MATERIAL SUPPLIED:
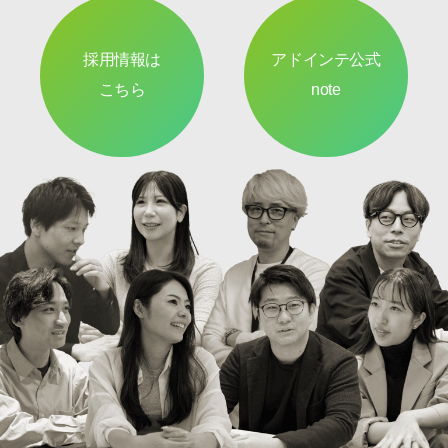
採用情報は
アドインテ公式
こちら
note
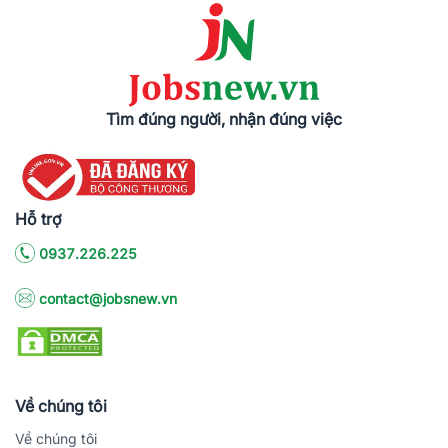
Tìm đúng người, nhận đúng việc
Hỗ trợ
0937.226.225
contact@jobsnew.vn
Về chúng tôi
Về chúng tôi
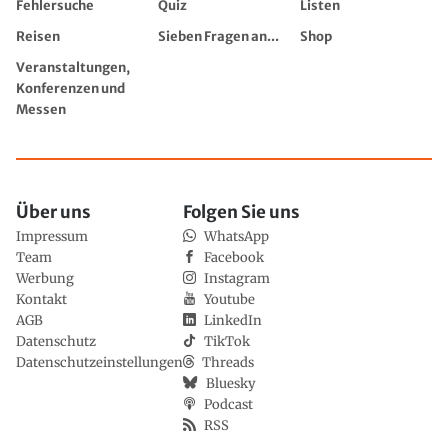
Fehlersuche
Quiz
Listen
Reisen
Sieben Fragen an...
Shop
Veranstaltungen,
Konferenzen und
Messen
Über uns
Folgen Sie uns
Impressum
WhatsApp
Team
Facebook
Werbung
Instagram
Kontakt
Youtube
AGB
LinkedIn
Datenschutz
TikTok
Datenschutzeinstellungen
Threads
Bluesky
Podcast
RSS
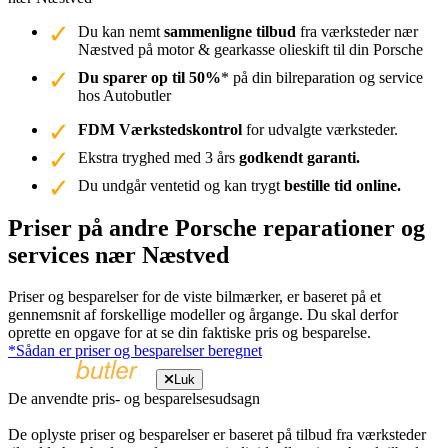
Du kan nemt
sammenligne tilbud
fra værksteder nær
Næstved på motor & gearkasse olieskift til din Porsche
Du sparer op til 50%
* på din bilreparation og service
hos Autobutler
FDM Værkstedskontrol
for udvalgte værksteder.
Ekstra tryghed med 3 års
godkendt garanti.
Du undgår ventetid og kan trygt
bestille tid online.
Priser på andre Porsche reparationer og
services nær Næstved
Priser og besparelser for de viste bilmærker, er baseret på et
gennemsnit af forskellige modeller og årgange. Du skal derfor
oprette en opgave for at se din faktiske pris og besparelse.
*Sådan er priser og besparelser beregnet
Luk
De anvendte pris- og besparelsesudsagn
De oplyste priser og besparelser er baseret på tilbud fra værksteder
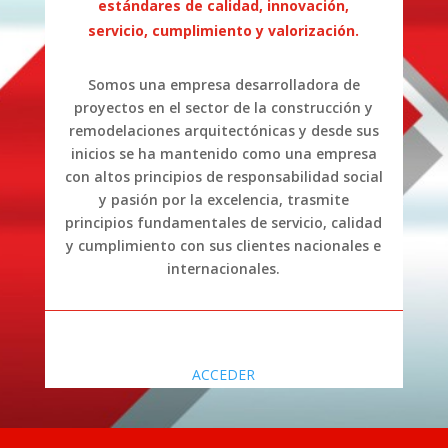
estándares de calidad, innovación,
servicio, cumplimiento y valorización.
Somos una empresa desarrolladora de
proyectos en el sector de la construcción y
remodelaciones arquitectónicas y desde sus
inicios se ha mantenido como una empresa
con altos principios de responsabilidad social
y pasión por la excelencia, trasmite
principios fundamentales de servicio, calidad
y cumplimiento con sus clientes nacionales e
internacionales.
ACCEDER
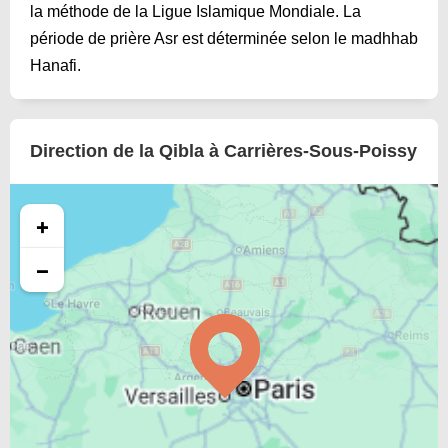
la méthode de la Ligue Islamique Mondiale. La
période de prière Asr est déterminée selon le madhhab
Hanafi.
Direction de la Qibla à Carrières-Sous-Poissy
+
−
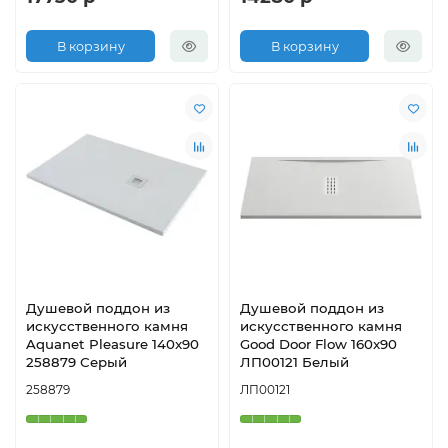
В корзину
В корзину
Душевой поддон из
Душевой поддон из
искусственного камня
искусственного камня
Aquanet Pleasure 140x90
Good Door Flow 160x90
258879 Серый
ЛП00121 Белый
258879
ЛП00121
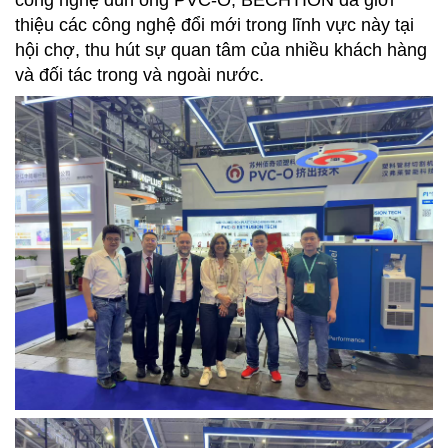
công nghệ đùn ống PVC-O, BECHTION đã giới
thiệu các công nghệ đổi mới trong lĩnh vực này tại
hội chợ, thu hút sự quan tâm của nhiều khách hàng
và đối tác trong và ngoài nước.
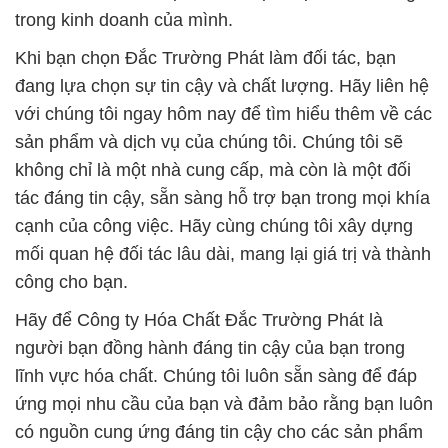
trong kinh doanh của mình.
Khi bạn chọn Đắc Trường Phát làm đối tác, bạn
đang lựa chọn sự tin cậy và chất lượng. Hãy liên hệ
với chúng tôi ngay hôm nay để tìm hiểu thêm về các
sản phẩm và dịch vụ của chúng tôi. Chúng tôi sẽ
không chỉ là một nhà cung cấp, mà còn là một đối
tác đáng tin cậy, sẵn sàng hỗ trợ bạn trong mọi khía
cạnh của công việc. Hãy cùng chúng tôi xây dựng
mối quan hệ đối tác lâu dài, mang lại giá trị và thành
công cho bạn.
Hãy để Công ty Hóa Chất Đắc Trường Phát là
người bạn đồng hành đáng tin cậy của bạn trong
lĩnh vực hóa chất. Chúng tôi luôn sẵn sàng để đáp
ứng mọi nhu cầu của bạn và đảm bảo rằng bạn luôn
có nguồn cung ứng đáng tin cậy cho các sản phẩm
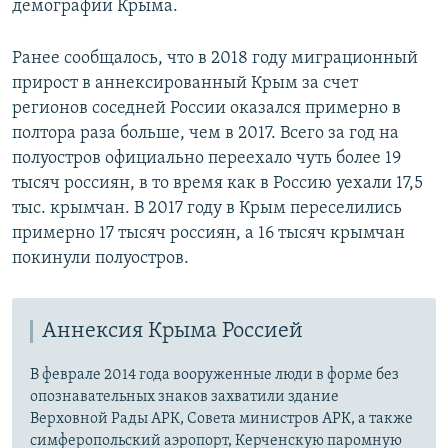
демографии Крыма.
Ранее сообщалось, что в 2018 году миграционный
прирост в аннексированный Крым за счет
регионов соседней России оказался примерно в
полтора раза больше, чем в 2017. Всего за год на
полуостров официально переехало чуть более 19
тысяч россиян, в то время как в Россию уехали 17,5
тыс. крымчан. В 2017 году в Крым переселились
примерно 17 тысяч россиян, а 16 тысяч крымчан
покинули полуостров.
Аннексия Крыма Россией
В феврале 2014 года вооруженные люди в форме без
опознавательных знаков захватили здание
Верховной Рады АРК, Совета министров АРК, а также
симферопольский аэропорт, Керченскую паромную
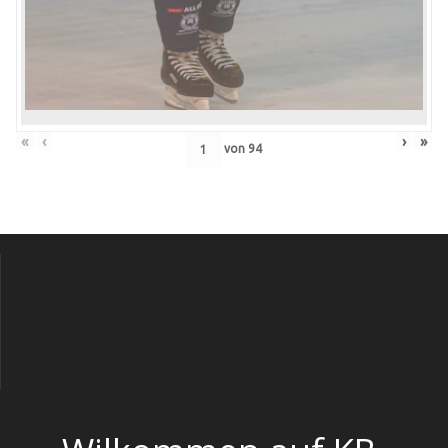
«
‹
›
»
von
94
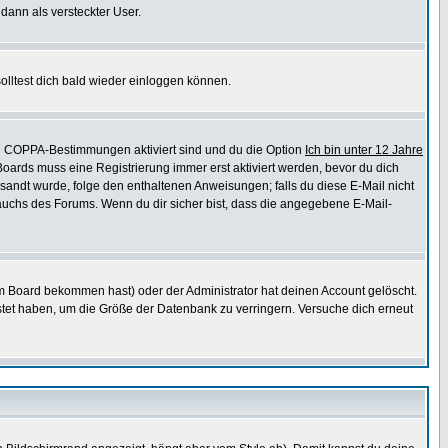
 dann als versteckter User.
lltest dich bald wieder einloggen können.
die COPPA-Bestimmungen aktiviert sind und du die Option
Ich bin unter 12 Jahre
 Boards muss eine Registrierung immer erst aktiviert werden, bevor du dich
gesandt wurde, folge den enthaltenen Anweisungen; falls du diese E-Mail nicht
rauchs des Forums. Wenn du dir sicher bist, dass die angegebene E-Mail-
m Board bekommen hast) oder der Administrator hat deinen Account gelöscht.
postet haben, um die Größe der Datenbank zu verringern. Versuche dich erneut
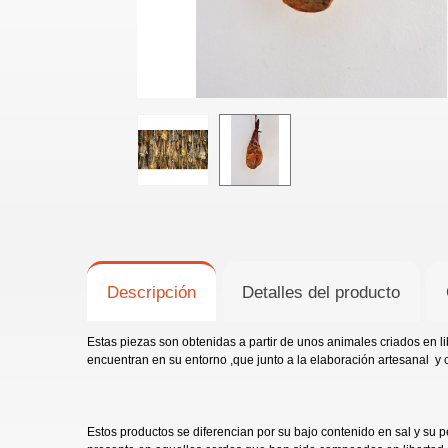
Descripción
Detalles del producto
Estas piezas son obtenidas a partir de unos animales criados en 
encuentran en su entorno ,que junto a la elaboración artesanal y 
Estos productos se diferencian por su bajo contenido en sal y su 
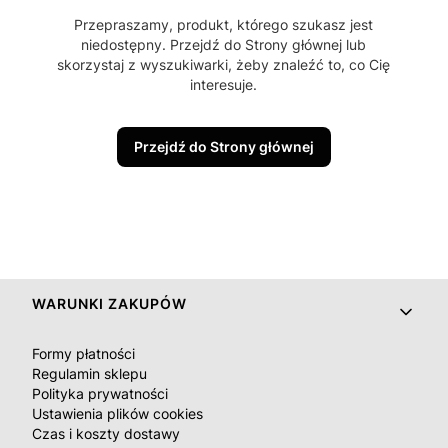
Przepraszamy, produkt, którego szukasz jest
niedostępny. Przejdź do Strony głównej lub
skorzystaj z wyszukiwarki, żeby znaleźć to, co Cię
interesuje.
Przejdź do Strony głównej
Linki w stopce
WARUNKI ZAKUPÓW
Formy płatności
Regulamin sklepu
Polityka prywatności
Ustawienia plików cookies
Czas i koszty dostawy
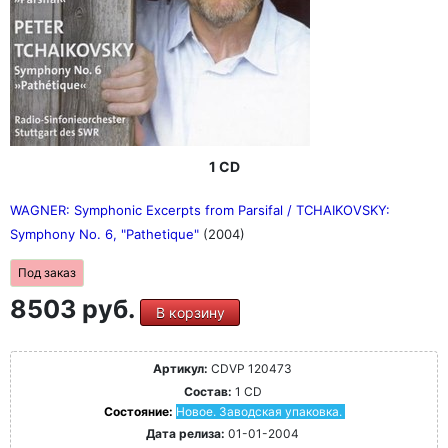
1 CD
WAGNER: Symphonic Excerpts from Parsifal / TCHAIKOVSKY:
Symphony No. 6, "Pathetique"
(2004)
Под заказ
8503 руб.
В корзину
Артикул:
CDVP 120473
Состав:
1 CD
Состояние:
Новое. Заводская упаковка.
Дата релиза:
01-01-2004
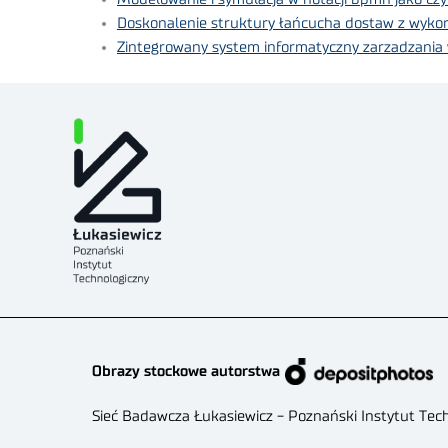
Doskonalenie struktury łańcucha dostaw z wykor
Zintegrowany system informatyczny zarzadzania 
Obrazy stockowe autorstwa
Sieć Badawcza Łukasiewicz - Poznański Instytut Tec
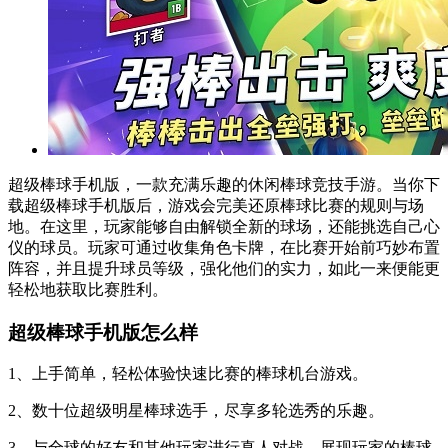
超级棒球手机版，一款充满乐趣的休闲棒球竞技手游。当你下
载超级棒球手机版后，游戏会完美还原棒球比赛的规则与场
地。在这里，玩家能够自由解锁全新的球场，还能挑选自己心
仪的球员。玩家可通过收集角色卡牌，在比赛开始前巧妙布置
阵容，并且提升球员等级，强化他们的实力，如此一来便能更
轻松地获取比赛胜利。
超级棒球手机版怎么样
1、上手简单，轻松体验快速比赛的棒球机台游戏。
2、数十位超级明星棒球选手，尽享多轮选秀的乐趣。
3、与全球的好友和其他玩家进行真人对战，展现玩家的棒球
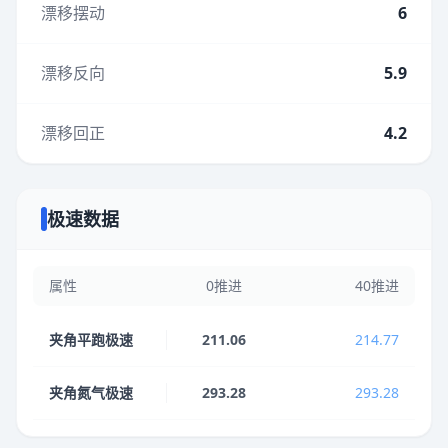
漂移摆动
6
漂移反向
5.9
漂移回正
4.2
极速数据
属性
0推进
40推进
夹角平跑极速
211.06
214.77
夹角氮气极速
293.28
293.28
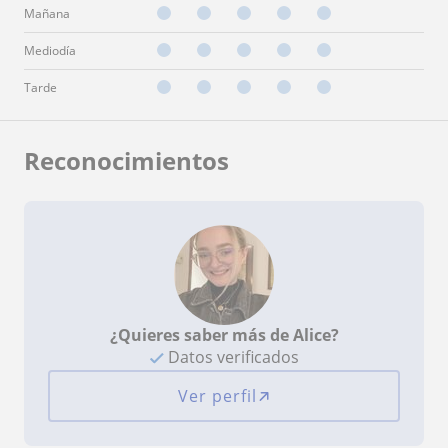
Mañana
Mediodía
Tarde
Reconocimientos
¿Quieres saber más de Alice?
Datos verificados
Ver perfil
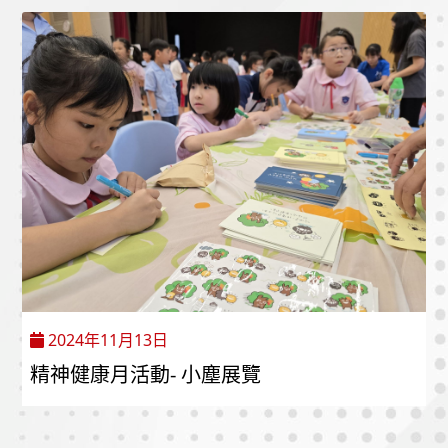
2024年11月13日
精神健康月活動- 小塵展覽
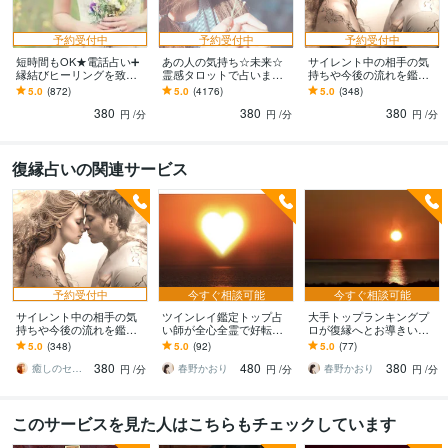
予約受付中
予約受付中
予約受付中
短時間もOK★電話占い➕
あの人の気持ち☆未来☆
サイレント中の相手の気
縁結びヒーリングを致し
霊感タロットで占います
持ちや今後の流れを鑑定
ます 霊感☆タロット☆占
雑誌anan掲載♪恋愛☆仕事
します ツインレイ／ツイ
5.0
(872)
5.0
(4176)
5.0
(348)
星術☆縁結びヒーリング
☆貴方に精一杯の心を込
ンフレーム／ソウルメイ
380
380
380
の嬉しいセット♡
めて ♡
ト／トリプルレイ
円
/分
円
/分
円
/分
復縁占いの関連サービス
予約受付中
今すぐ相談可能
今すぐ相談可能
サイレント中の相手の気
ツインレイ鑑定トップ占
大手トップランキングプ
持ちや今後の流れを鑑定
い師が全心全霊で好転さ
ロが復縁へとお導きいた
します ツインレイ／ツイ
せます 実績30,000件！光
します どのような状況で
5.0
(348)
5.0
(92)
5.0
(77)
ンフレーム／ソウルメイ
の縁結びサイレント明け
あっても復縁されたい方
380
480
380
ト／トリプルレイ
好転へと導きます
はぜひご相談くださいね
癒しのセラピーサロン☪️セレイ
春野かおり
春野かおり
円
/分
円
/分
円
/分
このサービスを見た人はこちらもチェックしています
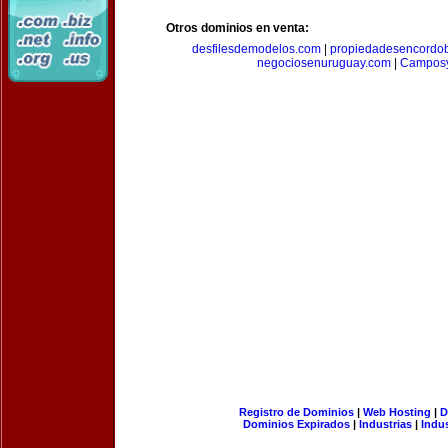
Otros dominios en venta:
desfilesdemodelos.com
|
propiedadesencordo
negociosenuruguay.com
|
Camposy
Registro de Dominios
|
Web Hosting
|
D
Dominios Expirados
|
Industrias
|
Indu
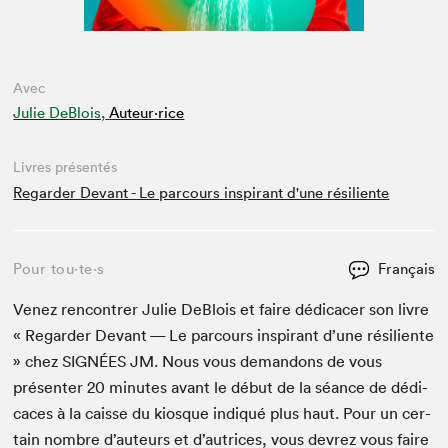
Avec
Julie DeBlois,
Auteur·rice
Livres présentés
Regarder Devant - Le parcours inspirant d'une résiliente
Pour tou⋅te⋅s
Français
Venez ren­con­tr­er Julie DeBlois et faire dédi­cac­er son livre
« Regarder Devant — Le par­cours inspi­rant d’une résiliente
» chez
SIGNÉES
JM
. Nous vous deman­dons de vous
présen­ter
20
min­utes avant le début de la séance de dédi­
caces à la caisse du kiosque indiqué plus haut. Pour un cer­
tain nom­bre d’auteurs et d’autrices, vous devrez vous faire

TASK TO COMPLETE: Your answer should be one number: how many lines of the listing include the word "faire".

ANSWER TO THIS TASK: 2